Imagine a four-legged beastie from the nightmares of Tim Burton: a malevolent arachnid, an advancing reptile. Now breed that sucker with a metallic hulk from the Outer Limits, something Steven Spielberg would use to wage war on the world.
Now, for the finishing touch, stick U2, perhaps the only band brazen enough to conquer this leviathan, in the middle of it all.
Are you ready to rock?
Or run screaming?
When the Dublin Four invade Raymond James Stadium tonight — as the only Florida stop on the tour — they will do so via "the biggest rock 'n' roll production to ever tour the world," says U2 360 tour director Craig Evans.
On Thursday, the 49-year-old Evans offered a sneak peek of U2's setup, which reportedly costs the band around $755,000 a day during the course of the 44-show tour. (That includes off-days, too!) The idea for the stage — dubbed "the Claw" by designer Willie Williams and architect Mark Davis and the "spaceship" by the band — came from frontman Bono, as most of U2's gaudiest ideas tend to do.
He "wanted to play in the 360-degree configuration," said Evans, "so every seat would have an intimate view of the stage."
"Intimate." That seems like an odd word to use to describe That Thing, which takes 31/2 days to build — and 11/2 to tear down. The tour employs more than 350 staffers, traveling on 114 trucks; another 1,500 local workers will be on hand to make sure it's all pulled off with panache.
The Claw — I prefer that vaguely threatening name better — stretches from Raymond James' 50-yard line to its south end zone. It spreads sideline to sideline. Inside the Claw is a 54-ton high-def circular video screen that will "share our 3D vision," Evans said. There is also a 160-meter runway for Bono to gambol and proselytize upon.
If you're looking for deep philosophical meaning behind the structure, well, don't. This is U2's first stadium tour since '97; it wanted to give fans bang for their buck, in the nosebleeds or elsewhere. The design, explains Evans, "is not so much esoteric as functional."
The basic structure is 90 feet tall, but my favorite touch is the center pylon, which is topped — at 165 feet — by a disco ball. Rest assured, that will not go unused.

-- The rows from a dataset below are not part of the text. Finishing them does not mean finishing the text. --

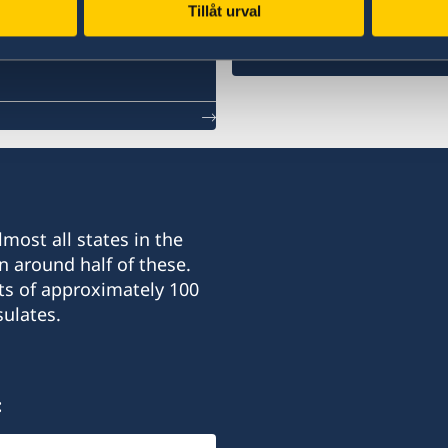
Tillåt urval
Swedish consulates
most all states in the
n around half of these.
ts of approximately 100
ulates.
:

For all the numbers Evans tossed out, the most impressive, and most daunting, was this one: 70,000. That, he said, is the record for attendance at Raymond James Stadium, set during this year's Super Bowl. He expects U2 to draw even more. Live Nation, the promoter of the tour, won't announce a sell-out yet — but it plans to.
Yes, the show will be majestic, but it will also be mayhem.
The Claw awaits.
Sean Daly can be reached at email@example.com or (727) 893-8467. His Pop Life blog is at blogs.tampabay.com/popmusic.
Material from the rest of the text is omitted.